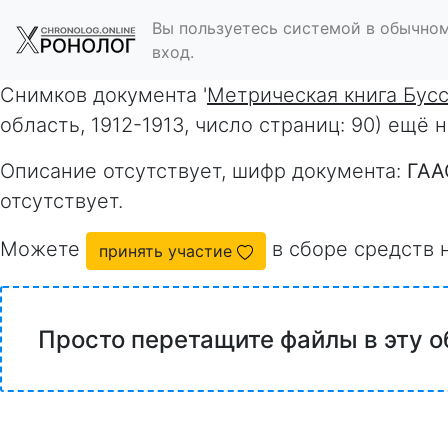
Вы пользуетесь системой в обычном
вход.
Снимков документа '
Метрическая книга Бус
область, 1912-1913, число страниц: 90) ещё
Описание отсутствует, шифр документа:
ГАА
отсутствует.
Можете
в сборе средств 
принять участие
Просто перетащите файлы в эту о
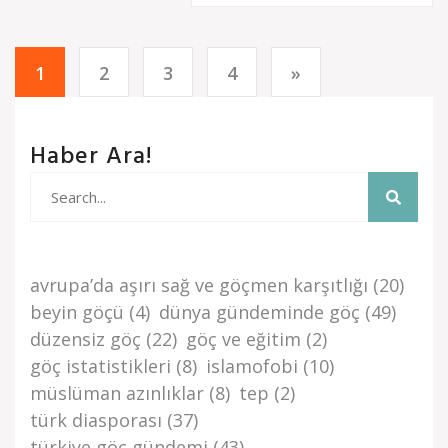
1
2
3
4
»
Haber Ara!
avrupa’da aşiri sağ ve göçmen karşitliği
(20)
beyi̇n göçü
(4)
dünya gündemi̇nde göç
(49)
düzensi̇z göç
(22)
göç ve eği̇ti̇m
(2)
göç i̇stati̇sti̇kleri̇
(8)
islamofobi
(10)
müslüman azınlıklar
(8)
tep
(2)
türk di̇asporasi
(37)
türki̇ye göç gündemi̇
(43)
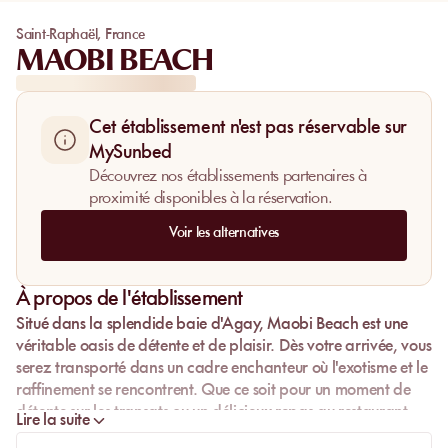
Saint-Raphaël
,
France
MAOBI BEACH
Cet établissement n'est pas réservable sur
MySunbed
Découvrez nos établissements partenaires à
proximité disponibles à la réservation.
Voir les alternatives
À propos de l'établissement
Situé dans la splendide baie d'Agay,
Maobi Beach
est une
véritable oasis de détente et de plaisir. Dès votre arrivée, vous
serez transporté dans un cadre enchanteur où l'exotisme et le
raffinement se rencontrent. Que ce soit pour un moment de
détente sur les transats ou un délicieux repas au restaurant,
Lire la suite
chaque aspect de
Maobi Beach
promet une expérience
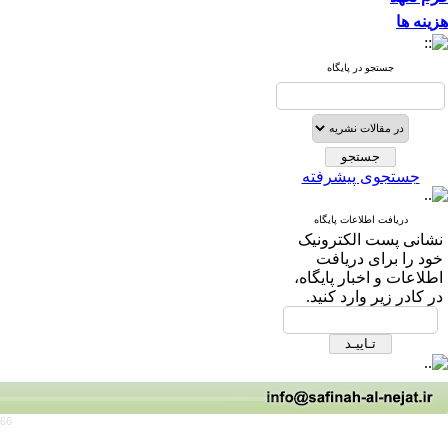
هزینه ها
جستجو در پایگاه
جستجوی پیشرفته
دریافت اطلاعات پایگاه
نشانی پست الکترونیک
خود را برای دریافت
اطلاعات و اخبار پایگاه،
در کادر زیر وارد کنید.
766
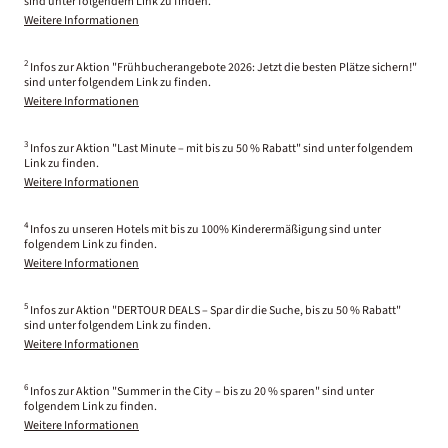
sind unter folgendem Link zu finden.
Weitere Informationen
2
Infos zur Aktion "Frühbucherangebote 2026: Jetzt die besten Plätze sichern!"
sind unter folgendem Link zu finden.
Weitere Informationen
3
Infos zur Aktion "Last Minute – mit bis zu 50 % Rabatt" sind unter folgendem
Link zu finden.
Weitere Informationen
4
Infos zu unseren Hotels mit bis zu 100% Kinderermäßigung sind unter
folgendem Link zu finden.
Weitere Informationen
5
Infos zur Aktion "DERTOUR DEALS – Spar dir die Suche, bis zu 50 % Rabatt"
sind unter folgendem Link zu finden.
Weitere Informationen
6
Infos zur Aktion "Summer in the City – bis zu 20 % sparen" sind unter
folgendem Link zu finden.
Weitere Informationen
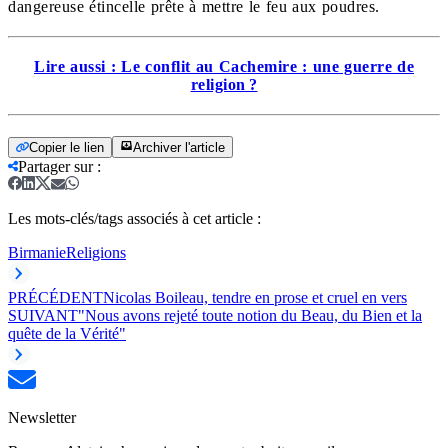
dangereuse étincelle prête à mettre le feu aux poudres.
Lire aussi : Le conflit au Cachemire : une guerre de
religion ?
Copier le lien
Archiver l'article
Partager sur
:
Les mots-clés/tags associés à cet article :
Birmanie
Religions
PRÉCÉDENT
Nicolas Boileau, tendre en prose et cruel en vers
SUIVANT
"Nous avons rejeté toute notion du Beau, du Bien et la
quête de la Vérité"
Newsletter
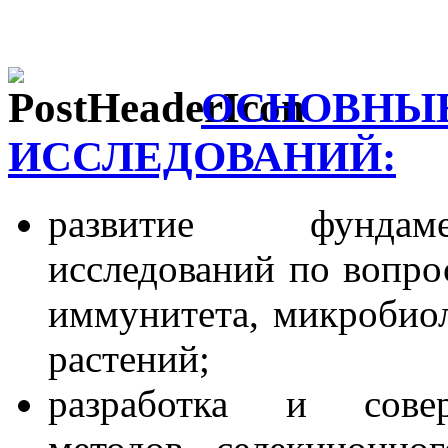
ОСНОВНЫЕ
ИССЛЕДОВАНИЙ:
развитие фундаме
исследований по вопро
иммунитета, микробио
растений;
разработка и совер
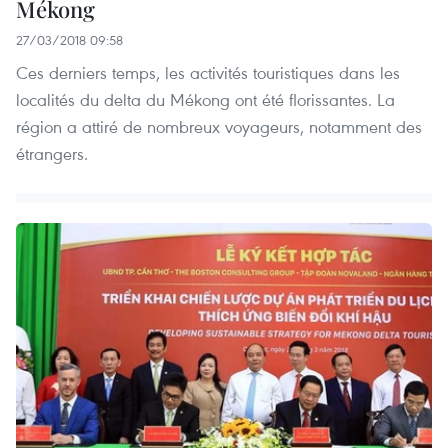
Mékong
27/03/2018 09:58
Ces derniers temps, les activités touristiques dans les
localités du delta du Mékong ont été florissantes. La
région a attiré de nombreux voyageurs, notamment des
étrangers.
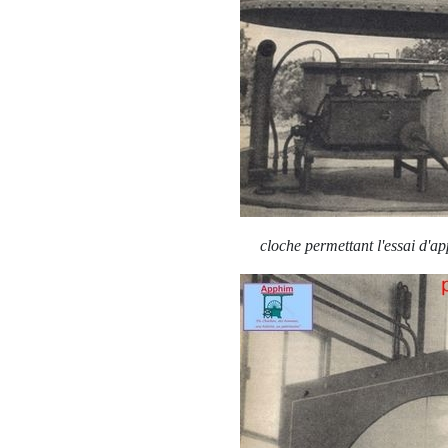
cloche permettant l'essai d'a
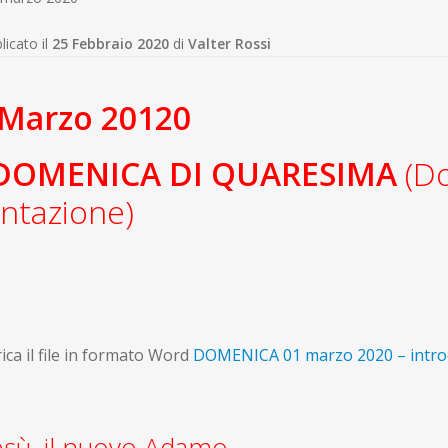
licato il
25 Febbraio 2020
di
Valter Rossi
 Marzo 20120
 DOMENICA DI QUARESIMA
(D
ntazione)
ica il file in formato Word
DOMENICA 01 marzo 2020 – intro
sù, il nuovo Adamo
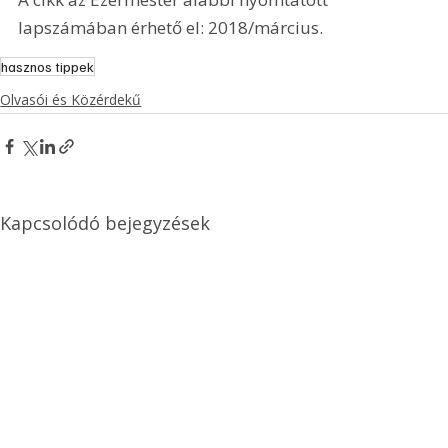
lapszámában érhető el: 2018/március.
hasznos tippek
Olvasói és Közérdekű
Kapcsolódó bejegyzések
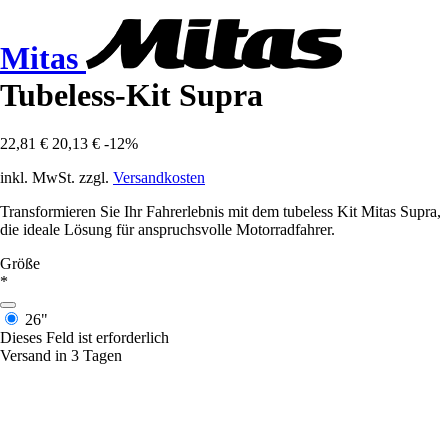
Mitas
Tubeless-Kit Supra
22,81 €
20,13 €
-12%
inkl. MwSt. zzgl.
Versandkosten
Transformieren Sie Ihr Fahrerlebnis mit dem tubeless Kit Mitas Supra,
die ideale Lösung für anspruchsvolle Motorradfahrer.
Größe
*
26"
Dieses Feld ist erforderlich
Versand in 3 Tagen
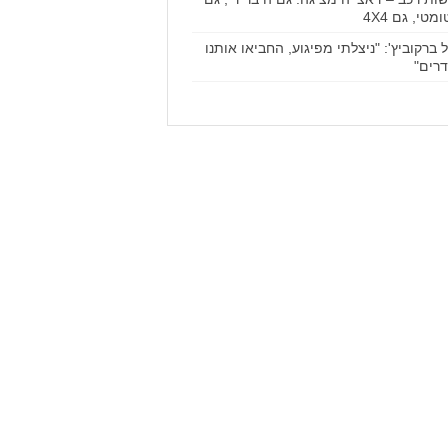
מטי, גם 4X4
ל ברקוביץ': "ניצלתי מפיגוע, החביאו אותנו
רים"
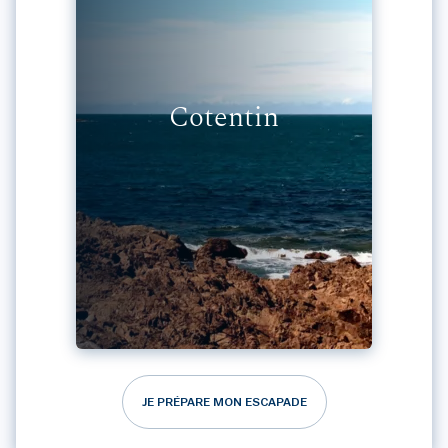
Cotentin
JE PRÉPARE MON ESCAPADE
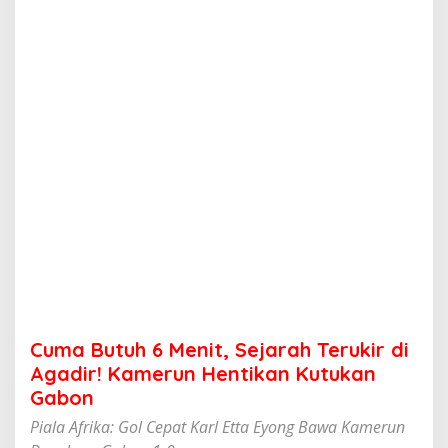
M
e
n
i
t
,
S
e
j
a
r
a
h
T
e
r
u
k
i
Cuma Butuh 6 Menit, Sejarah Terukir di
r
d
Agadir! Kamerun Hentikan Kutukan
i
Gabon
A
g
Piala Afrika: Gol Cepat Karl Etta Eyong Bawa Kamerun
a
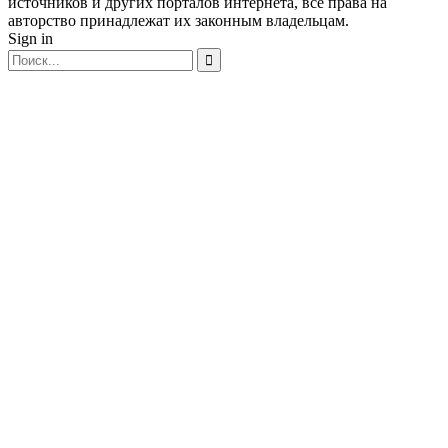
источников и других порталов интернета, все права на
авторство принадлежат их законным владельцам.
Sign in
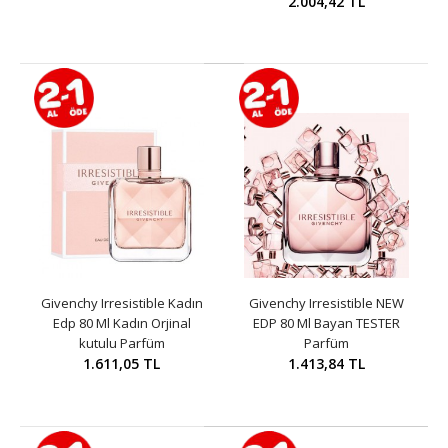
2.004,42 TL
Givenchy Irresistible Kadın
Givenchy Irresistible NEW
Edp 80 Ml Kadın Orjinal
EDP 80 Ml Bayan TESTER
kutulu Parfüm
Parfüm
1.611,05 TL
1.413,84 TL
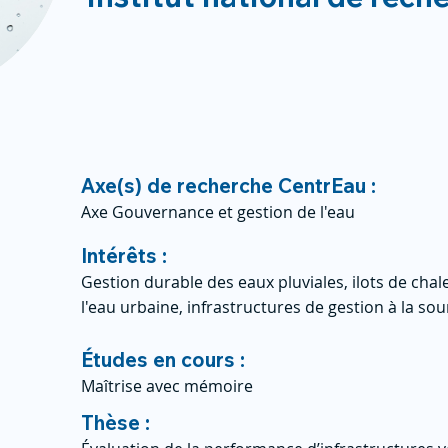
Axe(s) de recherche CentrEau :
Axe Gouvernance et gestion de l'eau
Intérêts :
Gestion durable des eaux pluviales, ilots de chal
l'eau urbaine, infrastructures de gestion à la so
Études en cours :
Maîtrise avec mémoire
Thèse :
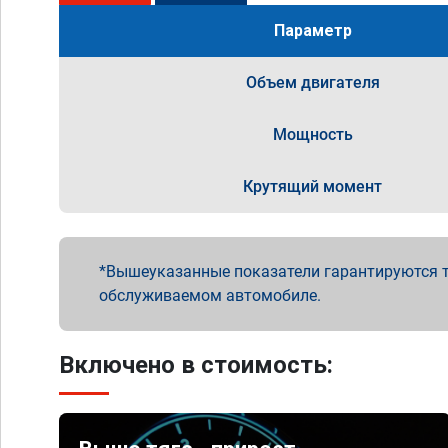
Параметр
Объем двигателя
Мощность
Крутящий момент
Вышеуказанные показатели гарантируются т
обслуживаемом автомобиле.
Включено в стоимость:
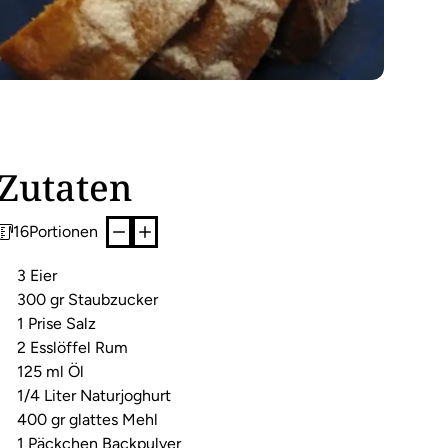
Zutaten
16
Portionen
3 Eier
300 gr Staubzucker
1 Prise Salz
2 Esslöffel Rum
125 ml Öl
1/4 Liter Naturjoghurt
400 gr glattes Mehl
1 Päckchen Backpulver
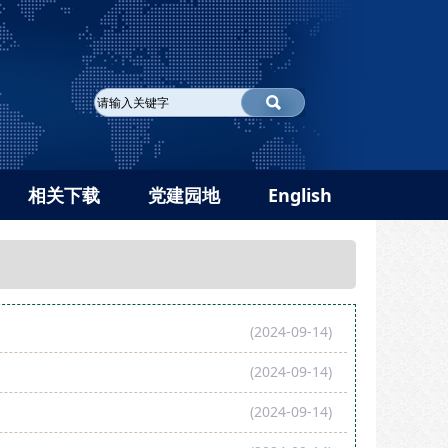
相关下载
党建园地
English
(2024-09-14)
(2024-09-14)
(2024-09-14)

______

# Aim of the exercise:
The records are to be returned word for word, without any of their pictures.

# Task solution:
Вы пользуетесь системой в обычном
вход.
Снимков документа '
Метрическая книга Бус
область, 1912-1913, число страниц: 90) ещё
Описание отсутствует, шифр документа:
ГАА
отсутствует.
Можете
в сборе средств 
принять участие
Просто перетащите файлы в эту о
1
2
3
4
»
Haber Ara!
avrupa’da aşiri sağ ve göçmen karşitliği
(20)
beyi̇n göçü
(4)
dünya gündemi̇nde göç
(49)
düzensi̇z göç
(22)
göç ve eği̇ti̇m
(2)
göç i̇stati̇sti̇kleri̇
(8)
islamofobi
(10)
müslüman azınlıklar
(8)
tep
(2)
türk di̇asporasi
(37)
türki̇ye göç gündemi̇
(43)
Saint-Raphaël
,
France
MAOBI BEACH
Cet établissement n'est pas réservable sur
MySunbed
Découvrez nos établissements partenaires à
proximité disponibles à la réservation.
Voir les alternatives
À propos de l'établissement
Situé dans la splendide baie d'Agay,
Maobi Beach
est une
véritable oasis de détente et de plaisir. Dès votre arrivée, vous
serez transporté dans un cadre enchanteur où l'exotisme et le
raffinement se rencontrent. Que ce soit pour un moment de
détente sur les transats ou un délicieux repas au restaurant,
Lire la suite
chaque aspect de
Maobi Beach
promet une expérience
هزینه ها
جستجو در پایگاه
جستجوی پیشرفته
دریافت اطلاعات پایگاه
نشانی پست الکترونیک
خود را برای دریافت
اطلاعات و اخبار پایگاه،
در کادر زیر وارد کنید.
766
sind unter folgendem Link zu finden.
Weitere Informationen
2
Infos zur Aktion "Frühbucherangebote 2026: Jetzt die besten Plätze sichern!"
sind unter folgendem Link zu finden.
Weitere Informationen
3
Infos zur Aktion "Last Minute – mit bis zu 50 % Rabatt" sind unter folgendem
Link zu finden.
Weitere Informationen
4
Infos zu unseren Hotels mit bis zu 100% Kinderermäßigung sind unter
folgendem Link zu finden.
Weitere Informationen
5
Infos zur Aktion "DERTOUR DEALS – Spar dir die Suche, bis zu 50 % Rabatt"
sind unter folgendem Link zu finden.
Weitere Informationen
6
Infos zur Aktion "Summer in the City – bis zu 20 % sparen" sind unter
folgendem Link zu finden.
Weitere Informationen
dangereuse étincelle prête à mettre le feu aux poudres.
Lire aussi : Le conflit au Cachemire : une guerre de
religion ?
Copier le lien
Archiver l'article
Partager sur
:
Les mots-clés/tags associés à cet article :
Birmanie
Religions
PRÉCÉDENT
Nicolas Boileau, tendre en prose et cruel en vers
SUIVANT
"Nous avons rejeté toute notion du Beau, du Bien et la
quête de la Vérité"
Newsletter
ОСНОВНЫЕ
ИССЛЕДОВАНИЙ:
развитие фундаме
исследований по вопро
иммунитета, микробио
растений;
разработка и совер
Mékong
27/03/2018 09:58
Ces derniers temps, les activités touristiques dans les
localités du delta du Mékong ont été florissantes. La
région a attiré de nombreux voyageurs, notamment des
étrangers.
cloche permettant l'essai d'a
licato il
25 Febbraio 2020
di
Valter Rossi
 Marzo 20120
 DOMENICA DI QUARESIMA
(D
ntazione)
ica il file in formato Word
DOMENICA 01 marzo 2020 – intro
sù, il nuovo Adamo
lapszámában érhető el: 2018/március.
hasznos tippek
Olvasói és Közérdekű
Kapcsolódó bejegyzések
Mitas
Tubeless-Kit Supra
22,81 €
20,13 €
-12%
inkl. MwSt. zzgl.
Versandkosten
Transformieren Sie Ihr Fahrerlebnis mit dem tubeless Kit Mitas Supra,
die ideale Lösung für anspruchsvolle Motorradfahrer.
Größe
*
26"
Dieses Feld ist erforderlich
Versand in 3 Tagen
מטי, גם 4X4
ל ברקוביץ': "ניצלתי מפיגוע, החביאו אותנו
רים"
Cotentin
JE PRÉPARE MON ESCAPADE
M
e
n
i
t
,
S
e
j
a
r
a
h
T
e
r
u
k
i
Cuma Butuh 6 Menit, Sejarah Terukir di
r
d
Agadir! Kamerun Hentikan Kutukan
i
Gabon
A
g
Piala Afrika: Gol Cepat Karl Etta Eyong Bawa Kamerun
a
источников и других порталов интернета, все права на
авторство принадлежат их законным владельцам.
Sign in
2.004,42 TL
Givenchy Irresistible Kadın
Givenchy Irresistible NEW
Edp 80 Ml Kadın Orjinal
EDP 80 Ml Bayan TESTER
kutulu Parfüm
Parfüm
1.611,05 TL
1.413,84 TL
Axe(s) de recherche CentrEau :
Axe Gouvernance et gestion de l'eau
Intérêts :
Gestion durable des eaux pluviales, ilots de chal
l'eau urbaine, infrastructures de gestion à la so
Études en cours :
Maîtrise avec mémoire
Thèse :
Параметр
Объем двигателя
Мощность
Крутящий момент
Вышеуказанные показатели гарантируются т
обслуживаемом автомобиле.
Включено в стоимость:
Zutaten
16
Portionen
3 Eier
300 gr Staubzucker
1 Prise Salz
2 Esslöffel Rum
125 ml Öl
1/4 Liter Naturjoghurt
400 gr glattes Mehl
1 Päckchen Backpulver
相关下载
党建园地
English
(2024-09-14)
(2024-09-14)
(2024-09-14)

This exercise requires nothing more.